Sarkosyl and Ni-NTA - (Feb/09/2012 )

Hi all,

I work with a 50KDa his tagged protein (cloned in pET 28 and pET Sumo) that is overexpressed in Rosetta cells. I have a solubility and purification problem.The protein is only soluble (partially) in the presence of 0.3% of Sarkosyl (I've tried different concentrations of IPTG, different temperatures, and different pHs in the lysis buffer). However, with sarkosyl the protein does not bind to Ni-NTA. I've tried to dialyze the lysate but it didnt work. I' ve heard about adding triton and chaps to the lysis buffer to make the protein bind to the colunm in the presence of Sarkosyl. The protein bound indeed, but then it doesnt come out, not even with the addition of EDTA! I already tried to express the protein in pMAL vector, but I had the same problem.

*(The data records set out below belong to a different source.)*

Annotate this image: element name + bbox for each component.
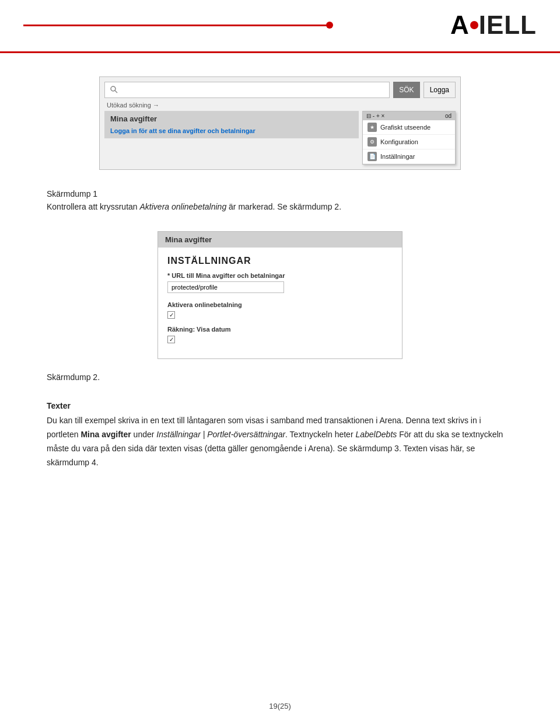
rakning-checkbox[interactable]: ✓ bbox=[167, 336, 175, 343]
caption-1-italic: Aktivera onlinebetalning bbox=[140, 202, 227, 211]
texter-italic1: Inställningar | Portlet-översättningar bbox=[156, 430, 285, 439]
screenshot-2-container: Mina avgifter INSTÄLLNINGAR * URL till M… bbox=[158, 231, 402, 359]
svg-line-2 bbox=[115, 90, 117, 93]
header-line-row: A IELL bbox=[23, 11, 537, 40]
rakning-section: Räkning: Visa datum ✓ bbox=[167, 326, 393, 343]
logga-in-link[interactable]: Logga in för att se dina avgifter och be… bbox=[110, 127, 256, 134]
mina-avgifter-bold: Mina avgifter bbox=[80, 430, 131, 439]
sc2-body: INSTÄLLNINGAR * URL till Mina avgifter o… bbox=[158, 248, 402, 358]
red-dot bbox=[326, 22, 333, 29]
skärmdump-1-label: Skärmdump 1 bbox=[47, 189, 97, 198]
od-label: od bbox=[445, 113, 452, 119]
rakning-label: Räkning: Visa datum bbox=[167, 326, 393, 333]
axiell-logo: A IELL bbox=[450, 11, 537, 40]
texter-period: . Textnyckeln heter bbox=[285, 430, 355, 439]
caption-1-text-after: är markerad. Se skärmdump 2. bbox=[226, 202, 341, 211]
utokad-row: Utökad sökning → bbox=[104, 100, 456, 111]
mina-avgifter-title: Mina avgifter bbox=[110, 114, 353, 123]
page-footer: 19(25) bbox=[0, 702, 560, 710]
sok-button[interactable]: SÖK bbox=[393, 82, 419, 98]
search-input-box bbox=[104, 82, 390, 98]
top-right-area: Mina avgifter Logga in för att se dina a… bbox=[104, 111, 456, 165]
menu-item-grafiskt-label: Grafiskt utseende bbox=[380, 124, 430, 131]
svg-point-0 bbox=[470, 21, 478, 29]
sc2-settings-title: INSTÄLLNINGAR bbox=[167, 256, 393, 266]
menu-item-konfiguration-label: Konfiguration bbox=[380, 138, 418, 145]
installningar-icon: 📄 bbox=[368, 152, 377, 161]
aktivera-section: Aktivera onlinebetalning ✓ bbox=[167, 301, 393, 319]
screenshot-1-container: SÖK Logga Utökad sökning → Mina avgifter… bbox=[99, 76, 461, 170]
texter-under: under bbox=[131, 430, 157, 439]
red-line bbox=[23, 25, 327, 26]
right-menu-panel: ⊟ - + × od ★ Grafiskt utseende ⚙ Konfigu… bbox=[362, 111, 456, 165]
skärmdump-2-label: Skärmdump 2. bbox=[47, 372, 100, 382]
sc2-url-label: * URL till Mina avgifter och betalningar bbox=[167, 272, 393, 279]
menu-item-grafiskt[interactable]: ★ Grafiskt utseende bbox=[363, 120, 455, 135]
aktivera-checkbox[interactable]: ✓ bbox=[167, 311, 175, 319]
texter-heading: Texter bbox=[47, 401, 513, 410]
caption-2: Skärmdump 2. bbox=[47, 371, 513, 384]
mina-avgifter-panel: Mina avgifter Logga in för att se dina a… bbox=[104, 111, 359, 138]
logo-iell: IELL bbox=[479, 11, 537, 40]
logo-a: A bbox=[450, 11, 470, 40]
caption-1-text-before: Kontrollera att kryssrutan bbox=[47, 202, 140, 211]
texter-italic2: LabelDebts bbox=[355, 430, 397, 439]
menu-item-installningar-label: Inställningar bbox=[380, 153, 415, 160]
logo-x-dot bbox=[470, 21, 478, 29]
konfiguration-icon: ⚙ bbox=[368, 137, 377, 147]
logga-button[interactable]: Logga bbox=[424, 82, 456, 98]
url-label-text: * URL till Mina avgifter och betalningar bbox=[167, 272, 285, 279]
menu-item-installningar[interactable]: 📄 Inställningar bbox=[363, 149, 455, 164]
page-number: 19(25) bbox=[269, 702, 291, 710]
caption-1: Skärmdump 1 Kontrollera att kryssrutan A… bbox=[47, 187, 513, 214]
sc2-header-title: Mina avgifter bbox=[165, 235, 212, 244]
texter-body: Du kan till exempel skriva in en text ti… bbox=[47, 414, 513, 469]
utokad-label: Utökad sökning → bbox=[107, 102, 159, 109]
sc2-header: Mina avgifter bbox=[158, 232, 402, 248]
left-column: Mina avgifter Logga in för att se dina a… bbox=[104, 111, 359, 138]
url-field-input[interactable] bbox=[167, 281, 284, 293]
svg-point-1 bbox=[111, 86, 116, 91]
main-content: SÖK Logga Utökad sökning → Mina avgifter… bbox=[0, 53, 560, 493]
grafiskt-icon: ★ bbox=[368, 123, 377, 132]
menu-item-konfiguration[interactable]: ⚙ Konfiguration bbox=[363, 135, 455, 149]
aktivera-label: Aktivera onlinebetalning bbox=[167, 301, 393, 308]
titlebar-buttons: ⊟ - + × bbox=[366, 113, 384, 119]
page-header: A IELL bbox=[0, 0, 560, 53]
right-menu-titlebar: ⊟ - + × od bbox=[363, 112, 455, 120]
texter-section: Texter Du kan till exempel skriva in en … bbox=[47, 401, 513, 469]
search-icon bbox=[110, 85, 118, 95]
search-bar-row: SÖK Logga bbox=[104, 82, 456, 98]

I'm expressing the protein with 1mM IPTG for 3 hours at 37C. My lysis buffer: 50mM Tris-HCl pH 7, 500mM NaCl,0.3% Sarkosyl and protease inhibtors, then I sonicate the cells.

Any of you gurs have an idea of what can I do to purify the protein? I will need the protein for crystallization assays.

Thanks in advance!

Teka

is the native protein insoluble or only the expressed protein?

you can solubilize by denaturing with urea, purify with ni-nta then refold by dialysis.